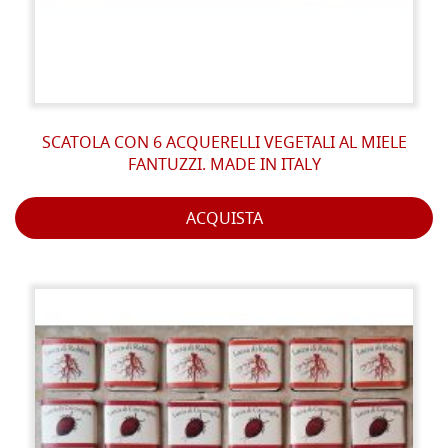
SCATOLA CON 6 ACQUERELLI VEGETALI AL MIELE
FANTUZZI. MADE IN ITALY
ACQUISTA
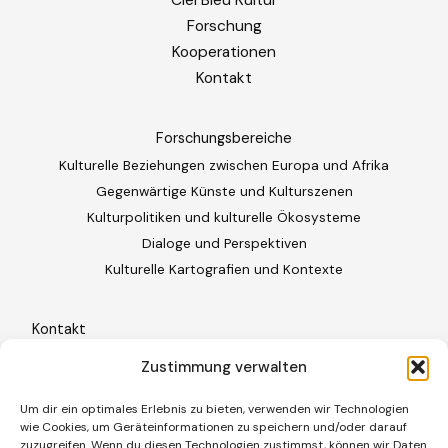
Ciel Bleu Kultur
Forschung
Kooperationen
Kontakt
Forschungsbereiche
Kulturelle Beziehungen zwischen Europa und Afrika
Gegenwärtige Künste und Kulturszenen
Kulturpolitiken und kulturelle Ökosysteme
Dialoge und Perspektiven
Kulturelle Kartografien und Kontexte
Kontakt
Freiburg im Breisgau · Deutschland
Zustimmung verwalten
+49 (0)761 887 86 209
Um dir ein optimales Erlebnis zu bieten, verwenden wir Technologien
wie Cookies, um Geräteinformationen zu speichern und/oder darauf
contact@cielbleukultur.com
zuzugreifen. Wenn du diesen Technologien zustimmst, können wir Daten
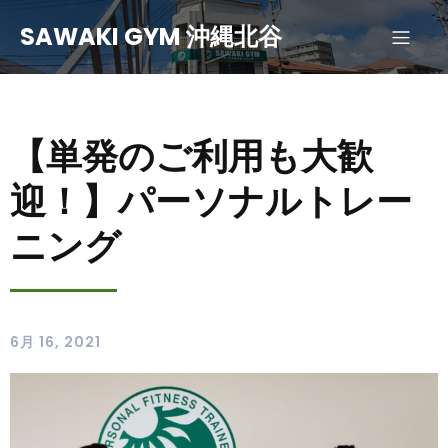
SAWAKI GYM 沖縄北谷
【単発のご利用も大歓
迎！】パーソナルトレー
ニング
6月 16, 2021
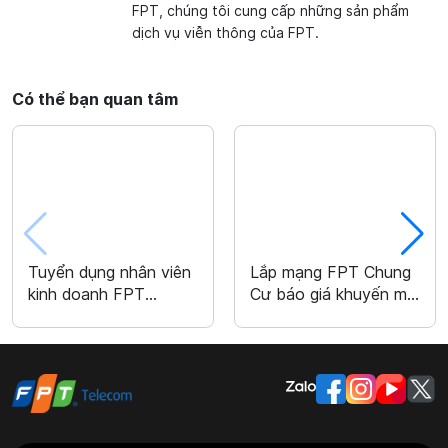
FPT, chúng tôi cung cấp những sản phẩm
dịch vụ viễn thông của FPT.
Có thể bạn quan tâm
Tuyển dụng nhân viên
Lắp mạng FPT Chung
kinh doanh FPT
Cư báo giá khuyến mãi
Telecom
2026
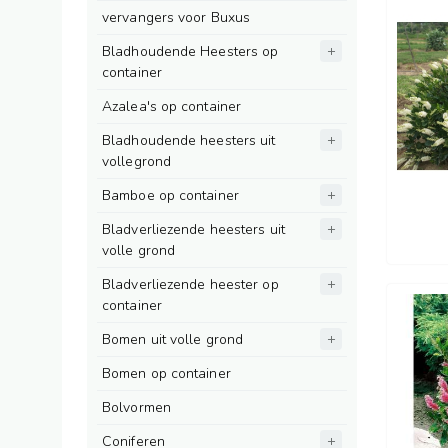
vervangers voor Buxus
Bladhoudende Heesters op
container
Azalea's op container
Bladhoudende heesters uit
vollegrond
Bamboe op container
Bladverliezende heesters uit
volle grond
Bladverliezende heester op
container
Bomen uit volle grond
Bomen op container
Bolvormen
Coniferen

§

▶ EXERCISE
No pictures go in the copy. Retype exactly the lines from the one with "dịch vụ viễn thông của FPT." through the last line of the entries above, both included, and nothing more.

▶ TASK ANSWER
dịch vụ viễn thông của FPT.
Có thể bạn quan tâm
Tuyển dụng nhân viên
Lắp mạng FPT Chung
kinh doanh FPT
Cư báo giá khuyến mãi
Telecom
2026
vervangers voor Buxus
Bladhoudende Heesters op
container
Azalea's op container
Bladhoudende heesters uit
vollegrond
Bamboe op container
Bladverliezende heesters uit
volle grond
Bladverliezende heester op
container
Bomen uit volle grond
Bomen op container
Bolvormen
Coniferen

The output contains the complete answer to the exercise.